Jesus states that one who is truly blessed, fulfilled, and satisfied will first be “poor in spirit.” This poverty addresses humility, but a deep humility that recognizes that it can do nothing for itself. It is truly helpless. This poverty of spirit goes against the grain of our inner being because we struggle admitting our desperation and inability. Yet, this abandonment of self-sufficiency is necessary to find true contentment in Christ. Jesus promises His kingdom ruled by His power and provision. He offers us a life fully dependent upon Him. The second blessing statement is not an option or something that we can add as needed. Rather, it is the second side of a nine-sided object fully describing complete satisfaction in Christ. Jesus calls us to find inner joy through mourning. This is grieving. It is personal and corporate. We are to grieve for our own sinfulness and for the brokenness in the world around us. It is deep and woeful mourning and opposes the lightness and happiness that we often pursue in life. Jesus promises comfort that is found in Him alone.

The third side of blessing is meekness. Meekness is seeing ourselves as we stand before God is often confused with weakness and we often struggle with the possibility of others taking advantage of us in our meekness, yet Jesus says in the end we will inherit the earth. He overcomes everything. The fourth characteristic is hunger and thirst. This is so much more than physical hunger. It is reminiscent of Psalm 42:1. We pursue God because He alone is the bread of life and in Him alone, we drink and never thirst

again. God is true righteousness and those who seek after Him will never be disappointed, and they will be filled. Fifth, Jesus calls us to be merciful. We want to exact judgment and justice, but we are incapable and in demanding justice for others we condemn ourselves. Yet, when we give mercy, we in turn receive mercy.

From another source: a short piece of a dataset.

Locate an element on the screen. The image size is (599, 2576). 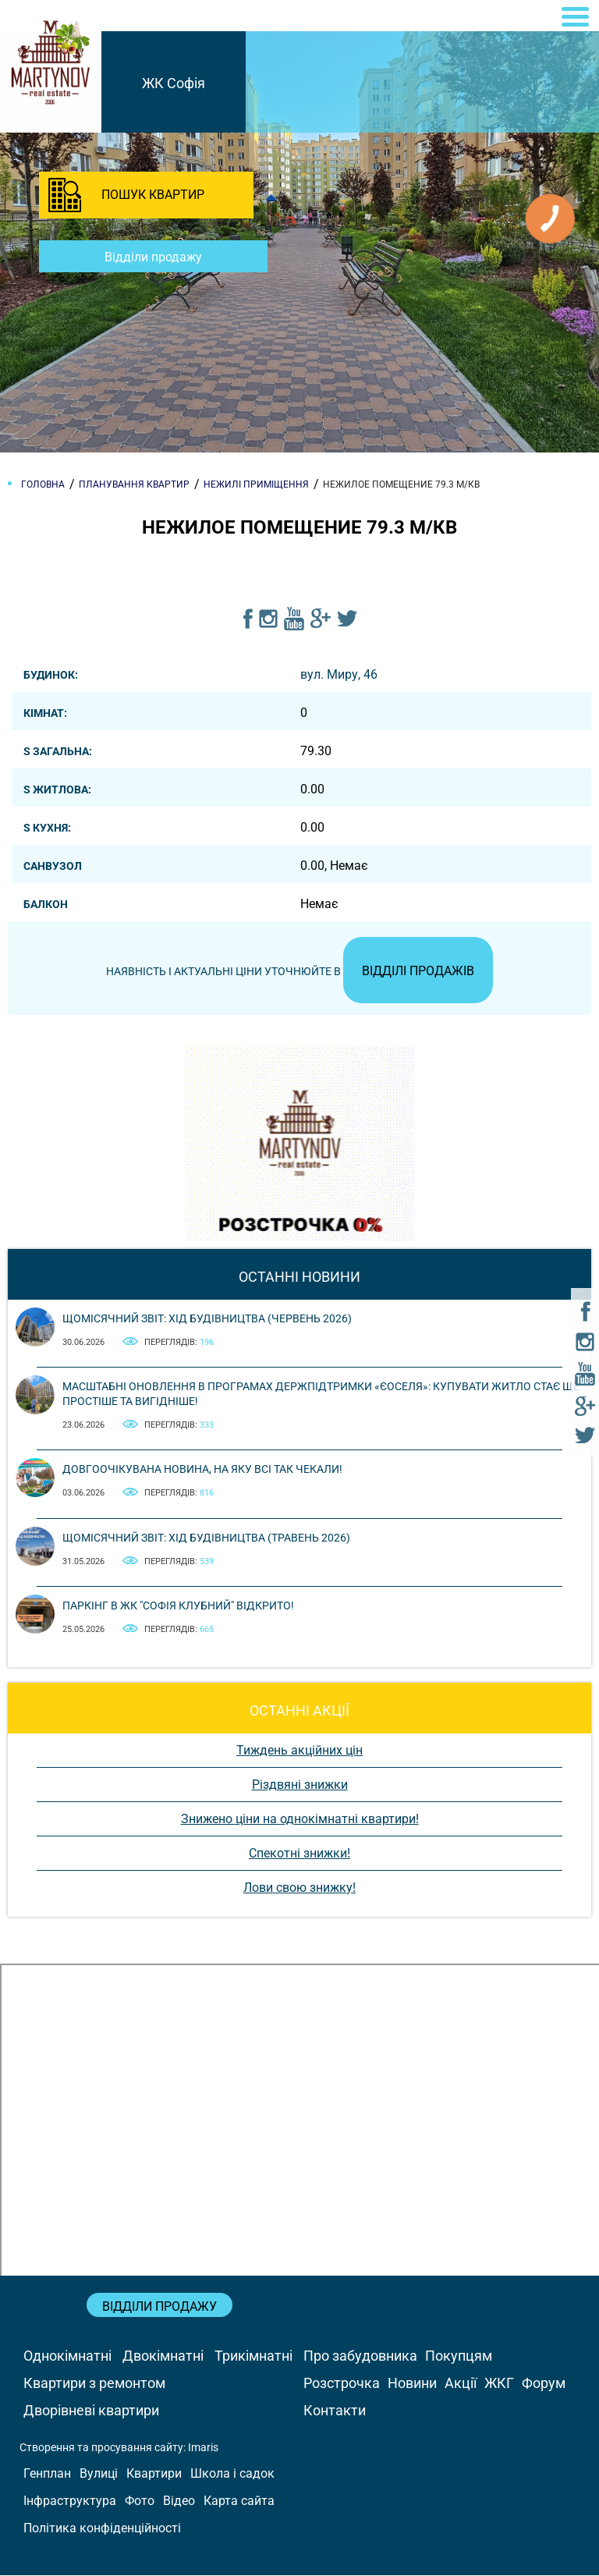
Генплан is located at coordinates (47, 2474).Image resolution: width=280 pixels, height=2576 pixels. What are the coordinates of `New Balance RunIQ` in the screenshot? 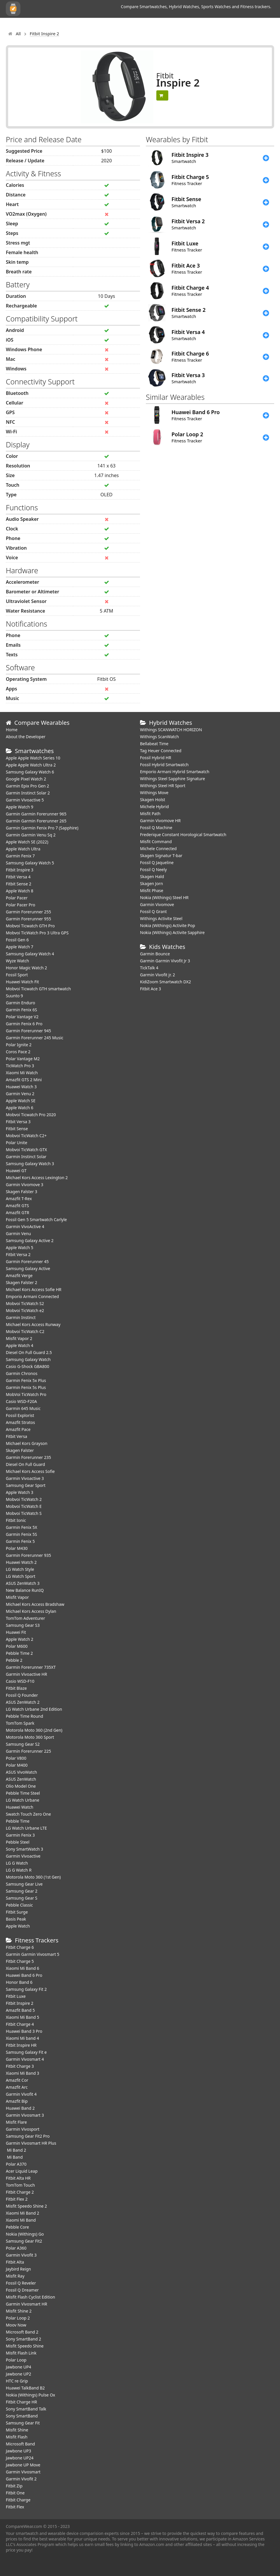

The sixth side is described by Jesus as being pure in heart. This is cleansing from within that can only be done through God’s Spirit. We attempt to cleanse our outside by fixing our actions, and in this attempt, we are blinded to our real sin, and we are kept from truly seeing God. It is only when our heart is cleansed that we can see God for who He is. Jesus expands this image of contentment by showing us the seventh side, we are called to be peacemakers. To be true peacemakers, we must know peace. We can

only know peace by knowing the Prince of Peace. The peacemakers will be known as the children of God because they image God by seeking to make peace in the world by declaring the peace that is found alone in Christ. Eighth, Jesus states that we will be content by suffering persecution for His name’s sake. Suffering is a necessary way to truly know Christ (Philippians 3:10-11). We typically seek to avoid suffering and, in this attempt, we avoid truly knowing Christ. Jesus promises His kingdom once again to

those who suffer. Our suffering is temporary, but in the end, Jesus has won, and His kingdom will be without end and without suffering. Last, Jesus declares that true joy is found even when we are attacked falsely by men in this world. He turns our eyes from this temporary world that is overvalued, to the eternal world where true value is found. Let us not be discouraged or distracted by the lies of Satan. Let us fix our attention on things above.

We are too easily consumed with and distracted by the world around us. This world will always leave us empty. Christ points us to what is truly satisfying. It is this way of living that Christ demonstrates through His own life. He calls us to live the life that He lived Himself. He calls us to die to our own desires, take up our cross of suffering as He did, and daily choose to follow Him. This is the life we were made for and the live we are looking for.